SNR-Edit: Structure-Aware Noise Rectification for Inversion-Free Flow-Based Editing
Lifan Jiang, Boxi Wu, Yuhang Pei, Tianrun Wu, Yongyuan Chen, Yan Zhao, Shiyu Yu, Deng Cai
TL;DR
SNR-Edit tackles the problem of preserving structural fidelity during inversion-free flow-based editing by addressing the Structural--Stochastic Mismatch that arises when using a fixed Gaussian proxy. It introduces a structure-aware prior constructed from semantic region decomposition, RoPE-based geometric encoding, and a fixed randomized projection to produce a latent prior $\Phi_{\mathcal{Z}}$, then rectifies the latent trajectory with $\tilde{\epsilon} = \lambda_{\text{struct}} \Phi_{\mathcal{Z}} + \lambda_{\text{stoch}} \xi$ and a re-anchored velocity evaluation.
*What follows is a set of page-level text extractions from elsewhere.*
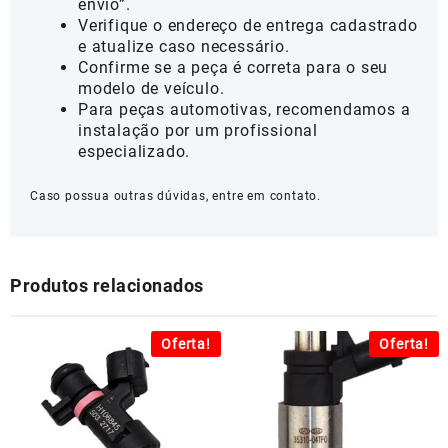
envio”.
Verifique o endereço de entrega cadastrado
e atualize caso necessário.
Confirme se a peça é correta para o seu
modelo de veículo.
Para peças automotivas, recomendamos a
instalação por um profissional
especializado.
Caso possua outras dúvidas, entre em contato.
Produtos relacionados
Oferta!
Oferta!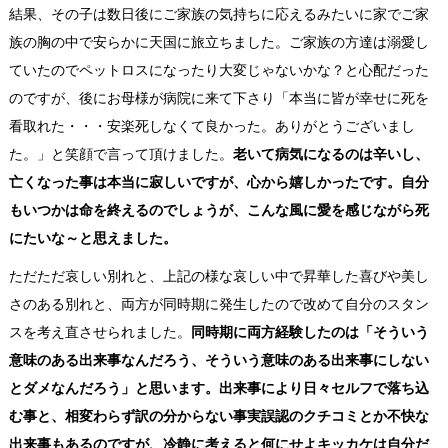
結果、その子は数日後にご家族の気持ちに応えるみたいに家でご家
族の胸の中で安らかに天国に旅立ちました。ご家族の方達は溺愛し
ていたのでペットロスになったり大変じゃないかな？と心配だった
のですが、後にお母様が病院に来て下さり「本当に皆が幸せに死を
看取れた・・・安楽死しなくて良かった。ありがとうございまし
た。」と笑顔で言って頂けました。
老いて病気になるのは辛いし、
亡くなった事は本当に寂しいですが、心から嬉しかったです。自分
もいつかは命を終えるのでしょうが、こんな風に愛を感じながら死
にたいな～と思えました。
ただただ哀しい別れと、上記の様な哀しい中で昇華した喜びや美し
さのある別れと、両方が同時期に発生したので改めて自分のスタン
スを考え直させられました。
同時期に両方経験したのは「そういう
意味のある出来事なんだろう、そういう意味のある出来事にしない
とダメなんだろう」と思います。出来事により
日々セルフで落ち込
む事と、相変わらず訳の分からない事実誤認のクチコミとか不快な
出来事もあるのですが、冷静に考えると何にせよキッカケは自分だ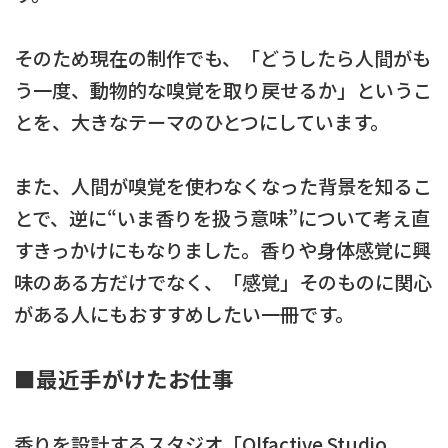
そのため現在の制作でも、「どうしたら人間がも
う一度、動物的な嗅覚を取り戻せるか」というこ
とを、大きなテーマのひとつにしています。
また、人間が嗅覚を使わなくなった背景を知るこ
とで、逆に“いま香りを扱う意味”について考え直
すきっかけにもなりました。香りや身体感覚に興
味のある方だけでなく、「感覚」そのものに関心
がある人にもおすすめしたい一冊です。
■最近手がけたお仕事
香りを設計するスタジオ「Olfactive Studio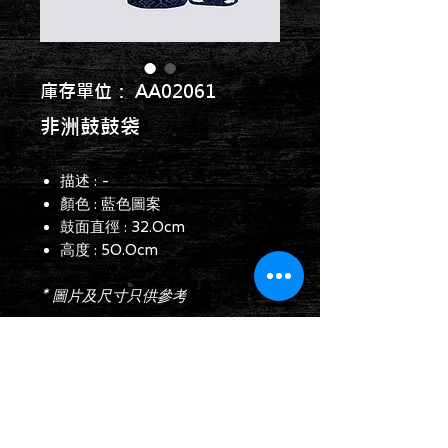
庫存單位： AA02061
非洲鼓鼓袋
描述 : -
顏色 : 藍色圖案
鼓面直徑 : 32.0cm
高度 : 50.0cm
* 圖片及尺寸只供參考
查詢表格
Follow us on: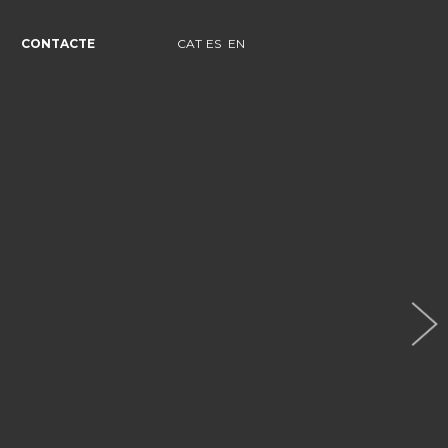
CONTACTE
CAT
ES
EN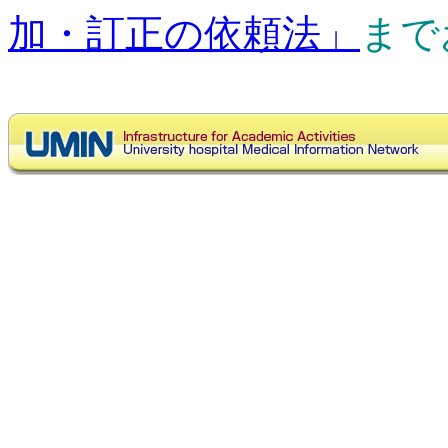
加・訂正の依頼法」
まで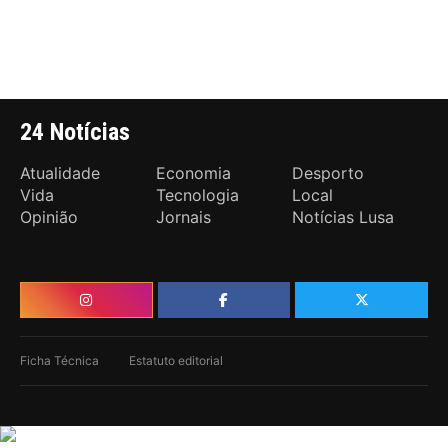
24 Notícias
Atualidade
Economia
Desporto
Vida
Tecnologia
Local
Opinião
Jornais
Notícias Lusa
Ficha Técnica
Estatuto editorial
The framework provides a theoretical Lipschitz-based bound on trajectory deviation and demonstrates, across SD3 and FLUX backbones on PIE-Bench and SNR-Bench, that SNR-Edit yields superior structural fidelity and semantic alignment with negligible overhead (approximately 1s per image) while remaining training-free and model-agnostic. These results highlight the importance of trajectory engineering via structure-aware initialization for robust, editable flow-based generation in real-world scenarios.
Abstract
Inversion-free image editing using flow-based generative models challenges the prevailing inversion-based pipelines. However, existing approaches rely on fixed Gaussian noise to construct the source trajectory, leading to biased trajectory dynamics and causing structural degradation or quality loss. To address this, we introduce SNR-Edit, a training-free framework achieving faithful Latent Trajectory Correction via adaptive noise control. Mechanistically, SNR-Edit uses structure-aware noise rectification to inject segmentation constraints into the initial noise, anchoring the stochastic component of the source trajectory to the real image's implicit inversion position and reducing trajectory drift during source--target transport. This lightweight modification yields smoother latent trajectories and ensures high-fidelity structural preservation without requiring model tuning or inversion. Across SD3 and FLUX, evaluations on PIE-Bench and SNR-Bench show that SNR-Edit delivers performance on pixel-level metrics and VLM-based scoring, while adding only about 1s overhead per image.